So. I've been away a bit, and that was due to AWP and the resultant plague that not only laid me low but also a few friends as well. I had minor thoughts of blogging AWP, but my internet access was spotty and carrying my netbook around meant less room for potential AWP treasures. I did exercise restraint, though--I came home with one book of poetry and two issues of the remarkable Tuesday: An Art Project. More on that in a future post! (But don't worry--my bookquisitions were limited by the size and weight of my carry-on luggage; I did take copious notes for books to order.)
Little bits of AWP will filter through as time passes. This blog is certainly not on the cutting edge of anything.
I want to talk about AWP and some of the senses today.
The Associated Writing Programs annual conference is a surfeit of excess, and I mean that in every one of the best ways. It might not be so for other writers and readers who come from one metropolitan area to another, but for those of us who have always lived in smaller cities and yea, even in true towns and on dirt roads in Pennsylvania, it's something of an overwhelming thrill.

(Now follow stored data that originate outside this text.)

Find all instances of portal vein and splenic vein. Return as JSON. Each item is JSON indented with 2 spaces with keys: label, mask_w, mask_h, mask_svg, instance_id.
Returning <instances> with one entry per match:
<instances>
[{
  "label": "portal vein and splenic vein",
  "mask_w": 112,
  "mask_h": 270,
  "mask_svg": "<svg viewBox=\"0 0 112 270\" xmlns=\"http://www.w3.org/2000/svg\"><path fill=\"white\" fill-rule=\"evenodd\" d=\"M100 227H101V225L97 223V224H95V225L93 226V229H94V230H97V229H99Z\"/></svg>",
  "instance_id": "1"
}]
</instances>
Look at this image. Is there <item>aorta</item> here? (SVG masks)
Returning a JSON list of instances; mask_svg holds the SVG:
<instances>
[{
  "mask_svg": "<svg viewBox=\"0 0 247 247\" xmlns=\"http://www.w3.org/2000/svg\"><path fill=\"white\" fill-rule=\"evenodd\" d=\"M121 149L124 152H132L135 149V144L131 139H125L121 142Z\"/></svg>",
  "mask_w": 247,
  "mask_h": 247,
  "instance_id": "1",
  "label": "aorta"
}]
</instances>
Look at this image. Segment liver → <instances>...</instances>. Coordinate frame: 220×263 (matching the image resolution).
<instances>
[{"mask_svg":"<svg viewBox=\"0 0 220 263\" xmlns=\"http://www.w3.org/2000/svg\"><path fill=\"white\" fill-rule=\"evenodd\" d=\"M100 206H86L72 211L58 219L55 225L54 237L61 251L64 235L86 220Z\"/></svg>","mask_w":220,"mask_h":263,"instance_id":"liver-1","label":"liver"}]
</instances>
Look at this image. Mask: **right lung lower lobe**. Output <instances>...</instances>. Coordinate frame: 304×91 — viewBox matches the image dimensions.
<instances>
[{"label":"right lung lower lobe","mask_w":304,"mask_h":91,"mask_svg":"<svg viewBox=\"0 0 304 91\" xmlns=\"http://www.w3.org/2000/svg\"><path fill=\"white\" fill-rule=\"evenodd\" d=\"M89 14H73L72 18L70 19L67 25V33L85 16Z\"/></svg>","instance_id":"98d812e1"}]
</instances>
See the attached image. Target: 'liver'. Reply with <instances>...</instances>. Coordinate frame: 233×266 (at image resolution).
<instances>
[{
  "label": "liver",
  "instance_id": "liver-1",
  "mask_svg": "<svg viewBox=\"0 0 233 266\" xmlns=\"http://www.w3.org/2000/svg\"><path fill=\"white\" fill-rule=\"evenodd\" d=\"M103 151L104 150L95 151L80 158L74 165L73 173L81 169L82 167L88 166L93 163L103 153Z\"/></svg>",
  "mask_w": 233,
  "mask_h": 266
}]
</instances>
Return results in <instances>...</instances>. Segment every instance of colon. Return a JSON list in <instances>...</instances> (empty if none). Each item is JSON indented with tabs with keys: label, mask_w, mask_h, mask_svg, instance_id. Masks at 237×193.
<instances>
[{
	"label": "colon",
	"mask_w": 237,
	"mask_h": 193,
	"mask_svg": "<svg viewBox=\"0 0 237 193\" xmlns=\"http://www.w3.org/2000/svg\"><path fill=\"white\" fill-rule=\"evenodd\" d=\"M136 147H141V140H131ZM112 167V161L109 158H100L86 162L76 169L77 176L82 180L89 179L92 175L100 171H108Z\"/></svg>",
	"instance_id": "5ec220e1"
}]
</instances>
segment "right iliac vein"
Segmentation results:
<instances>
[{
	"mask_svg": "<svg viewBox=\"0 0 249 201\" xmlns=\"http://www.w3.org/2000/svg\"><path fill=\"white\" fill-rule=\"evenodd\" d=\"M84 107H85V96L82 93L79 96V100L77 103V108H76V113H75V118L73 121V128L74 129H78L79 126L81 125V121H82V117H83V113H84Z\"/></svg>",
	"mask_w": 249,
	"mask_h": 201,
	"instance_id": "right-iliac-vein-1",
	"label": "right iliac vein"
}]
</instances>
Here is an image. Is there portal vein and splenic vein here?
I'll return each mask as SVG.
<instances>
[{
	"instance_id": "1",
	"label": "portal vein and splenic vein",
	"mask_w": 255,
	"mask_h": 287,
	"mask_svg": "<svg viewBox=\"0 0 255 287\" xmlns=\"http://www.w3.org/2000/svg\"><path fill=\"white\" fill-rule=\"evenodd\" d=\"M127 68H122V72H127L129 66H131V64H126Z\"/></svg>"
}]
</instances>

The process begins with travel. For me, it involved two flights that luckily arrived in glorious due time (I felt a bit guilty because there were many, many folks who couldn't get out of places like Chicago last Wednesday). The airport is a strange melange of stimulation and dullness, hurrying and waiting. I waited to board my flight and watched a man with hair dyed in an amazingly perfect replication of leopard spots. I guessed at whose carry-ons were filled with books already. I spied on knitting projects peeking from purse-edges. I tried not to smell the greasy weight of McDonalds food, which I haven't eaten in years but which always smells somehow good when I'm in an airport and know for certain that it's a terrible idea for so many reasons. I averted my face from clouds of perfume and cologne. Airports are, for me, such a furtive place, but that's likely because I'm nosy and because everyone's going into a story in my head. To the gentleman sitting beside me on the Denver to DC flight, I hope you had good fortune at the job interview you were preparing for. I didn't say anything to you about it because I didn't want to admit watching you add notes on your laptop.

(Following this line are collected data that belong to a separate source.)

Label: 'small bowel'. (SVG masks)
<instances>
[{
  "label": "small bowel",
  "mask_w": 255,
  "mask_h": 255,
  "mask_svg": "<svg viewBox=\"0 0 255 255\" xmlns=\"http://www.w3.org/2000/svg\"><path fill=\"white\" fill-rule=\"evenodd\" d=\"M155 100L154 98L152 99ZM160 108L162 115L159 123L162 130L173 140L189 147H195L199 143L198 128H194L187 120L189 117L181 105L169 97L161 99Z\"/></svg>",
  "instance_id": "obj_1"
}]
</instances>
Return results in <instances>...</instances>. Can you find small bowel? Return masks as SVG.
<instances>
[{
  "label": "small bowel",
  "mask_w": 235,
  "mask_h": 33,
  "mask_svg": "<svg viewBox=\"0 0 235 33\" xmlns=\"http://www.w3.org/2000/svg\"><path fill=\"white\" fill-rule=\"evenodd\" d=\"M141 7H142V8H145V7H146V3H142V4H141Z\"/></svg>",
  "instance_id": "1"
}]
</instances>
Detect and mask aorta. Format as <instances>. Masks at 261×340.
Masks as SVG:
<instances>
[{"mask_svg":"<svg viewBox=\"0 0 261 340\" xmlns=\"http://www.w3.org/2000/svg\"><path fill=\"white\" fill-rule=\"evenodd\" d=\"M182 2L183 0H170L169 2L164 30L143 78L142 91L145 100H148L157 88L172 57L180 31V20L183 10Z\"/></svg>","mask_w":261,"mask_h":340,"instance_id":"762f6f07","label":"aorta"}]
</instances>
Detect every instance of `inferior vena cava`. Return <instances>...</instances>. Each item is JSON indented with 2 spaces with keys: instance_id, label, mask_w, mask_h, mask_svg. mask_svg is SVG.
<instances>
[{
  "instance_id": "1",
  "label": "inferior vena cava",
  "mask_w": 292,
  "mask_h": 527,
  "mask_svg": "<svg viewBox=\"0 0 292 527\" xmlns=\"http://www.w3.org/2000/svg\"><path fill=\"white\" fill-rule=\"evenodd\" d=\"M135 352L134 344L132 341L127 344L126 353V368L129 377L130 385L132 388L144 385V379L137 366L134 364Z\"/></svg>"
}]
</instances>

As I exited that flight, I resolved to be more social at AWP. It is a gathering. Those are meant to be social, or so I have heard.
The Metro--my first real experience with public transportation in the United States--is a sonic bombardment. The slushy noise of the tracks mixes with the unintelligible gravel of stop-announcements, the gentle chatter of frequent rail companions, the less-gentle summations of the most recent Wizards' game. One platform made a shrill scree from some cause I couldn't identify, and it might have actually been the most awful non-language sound I've ever heard.
The Walt Whitman quote that rings the escalators into and out of the Dupont Circle Metro station was a fantastic welcome. I'm not sure why, but it felt so congenial to leave such a strange bit of underground, ringed by Whitman.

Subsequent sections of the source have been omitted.